To answer your question about what happens after the initial cycle is, logically one would add fish not fish food as you stated in your original post.

You add fish, fish poo and heterotrophic bacteria continue the process of denitrification .
 

Azedenkae

Member
Jun 17, 2013
191
40
Apologies, I only realized now that your answers were intermixed with what I wrote. I assumed you just misquoted my entire post, rather than responding to each part in turn. I should have read your entire post anyways.

Let me address each of your responses in turn then:

In essence what you have described above is simply a nitrogen cycle.
After each feeding you get another nitrogen cycle and so it continues......

Well the above statement is simply starting a fresh nitrogen cycle.
I honestly see no point in adding food at this stage....
First off it will take at least three days for bacteria to colonise and start the process of decomposition.
Actually what I am describing is not (just) the nitrogen cycle. The nitrogen cycle is implied in there of course, but it is more than that. What I am suggesting, is to make sure that ammonia, nitrite and nitrate can return to zero within 24 hours per daily feeding, which would show that there is enough microbes to deal with the increase in nutrients each time there is a feeding. If you notice, there'll be threads around where people's ammonia and nitrite and stuff kept on increasing over time (after the assumed 'cycle', and that is because the amount of microbes in the aquarium was not able to keep up with the feeding. What I suggest is just a way to ensure that there is definitely enough microbes to deal with the increased nutrient load.
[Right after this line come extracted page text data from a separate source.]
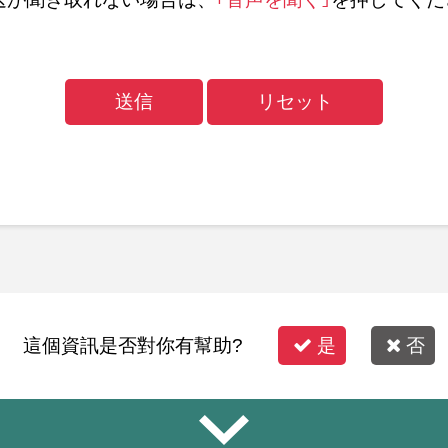
這個資訊是否對你有幫助?
是
否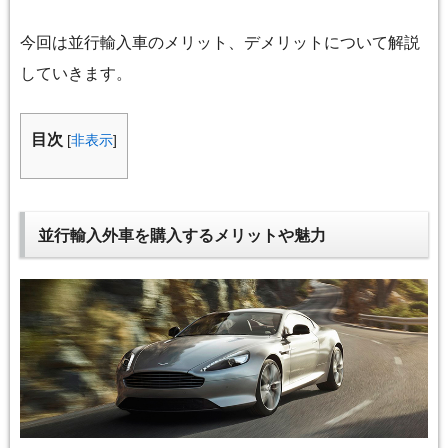
今回は並行輸入車のメリット、デメリットについて解説
していきます。
目次
[
非表示
]
並行輸入外車を購入するメリットや魅力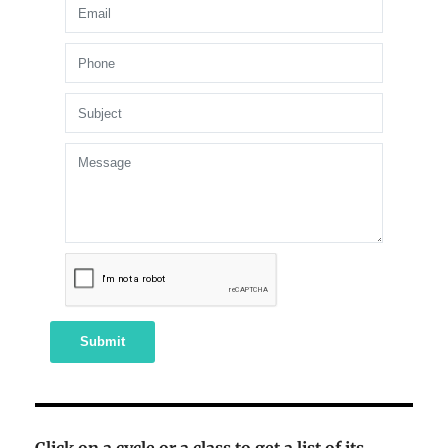
Submit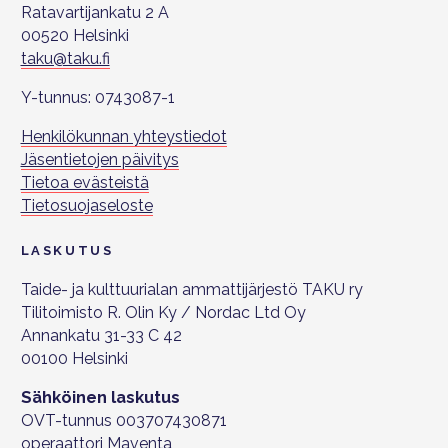
Ratavartijankatu 2 A
00520 Helsinki
taku@taku.fi
Y-tunnus: 0743087-1
Henkilökunnan yhteystiedot
Jäsentietojen päivitys
Tietoa evästeistä
Tietosuojaseloste
LASKUTUS
Taide- ja kulttuurialan ammattijärjestö TAKU ry
Tilitoimisto R. Olin Ky / Nordac Ltd Oy
Annankatu 31-33 C 42
00100 Helsinki
Sähköinen laskutus
OVT-tunnus 003707430871
operaattori Maventa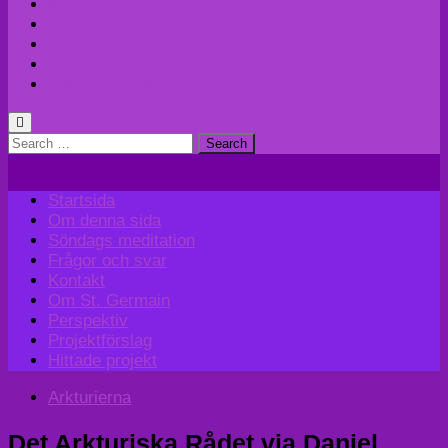
Kontakt
Om St. Germain
Perspektiv
Projektförslag
Hittade projekt
Search
for:
Startsida
Om denna sida
Söndags meditation
Frågor och svar
Kontakt
Om St. Germain
Perspektiv
Projektförslag
Hittade projekt
Arkturierna
Det Arkturiska Rådet via Daniel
In response to the decomposition of food and when bacteria starts to colonize it, it actually happens much earlier than three days. This I know from experience, as I was able to pick up ammonia and everything in tests soon after adding food into the aquarium. Specifically, I tested the day after whenever I add food in, so it is at least clear that it doesn't take three days.
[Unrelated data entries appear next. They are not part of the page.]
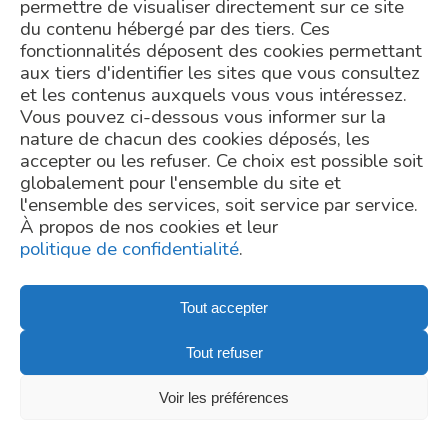
permettre de visualiser directement sur ce site
cil-dpo@inrae.fr
or by
FROM THE SAME AUTHOR
du contenu hébergé par des tiers. Ces
post at INRAE - 24,
chemin de Borde Rouge –
fonctionnalités déposent des cookies permettant
Auzeville – CS52627 –
>
The gut microbiome: a source of innovation, a potential of
31326 Castanet Tolosan
aux tiers d'identifier les sites que vous consultez
functions to be discovered and explored
cedex – France. For more
et les contenus auxquels vous vous intéressez.
information regarding the
>
The intestinal microbiota: high-resolution characterisation for a
processing of your
better understanding of the link with our health
Vous pouvez ci-dessous vous informer sur la
personal data, you can
>
Autisme : et si le microbiote intestinal pouvait être une nouvelle
nature de chacun des cookies déposés, les
consult our
privacy policy
piste thérapeutique ?
.
accepter ou les refuser. Ce choix est possible soit
>
World Microbiome Day – Microbiome Diversity
globalement pour l'ensemble du site et
>
GUT MICROBIOME, player in the COVID-19 infection ?
l'ensemble des services, soit service par service.
À propos de nos cookies et leur
ALL
politique de confidentialité
.
Tout accepter
Tout refuser
Voir les préférences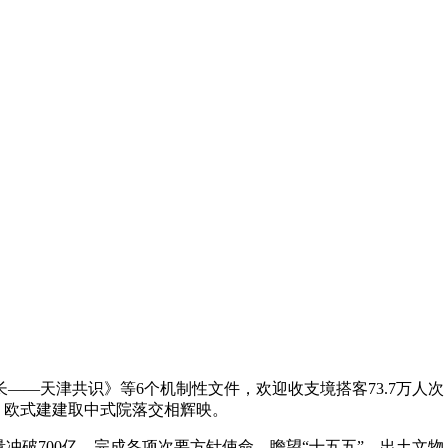
—天津共识》等6个机制性文件，欢迎收支境搭客73.7万人次
”。欧式建建取中式院落交相辉映。
冲破700亿，完成各项次要方针使命。瞻望“十五五”，出土文物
Again I disagree, there is nothing in the water that warrants a big water change.
There is no need to change a drop. The only thing that has changed is a nitrogen cycle has taken place
Well, the answer here would be the same as to dino. I would be wrong to say it is compulsory here. There are things though that would warrant such a water change, for example with too much phosphate at the end of it. One can get rid of all of it (or at least as much of it as possible) all in one go, as opposed to then slowly reducing it through other means. There are also other changes, which may not be testable - or at least easily so - including many trace elements. However, I guess it does make sense that if a cycle didn't go on for too long, it won't matter too much. If people can get away with smaller water changes every week or two, then there shouldn't be a need for a full water change. So I am wrong there. I guess I personally would still do it though, just to be safe. It doesn't materialistically harm anything, so might as well.

Last but not least,

To answer your question about what happens after the initial cycle is, logically one would add fish not fish food as you stated in your original post.

You add fish, fish poo and heterotrophic bacteria continue the process of denitrification .
Well two things.

Firstly in my view, yes, one would obviously stock the tank after the cycle. What I am talking about though, is simply testing that the cycle is completed.

Because secondly, I have a question now. Following on from the cycle as per MagicJ:
If either a.) we start with live rock, things die and stuff, ammonia and nitrite and stuff are zero; or b.) we start with base/dry/artificial rock, which means there is essentially no 'cycle':
1.) How do we know that there is enough microbes (in conjunction with the rest of the filtration system) to handle the bioload of whatever fish we add?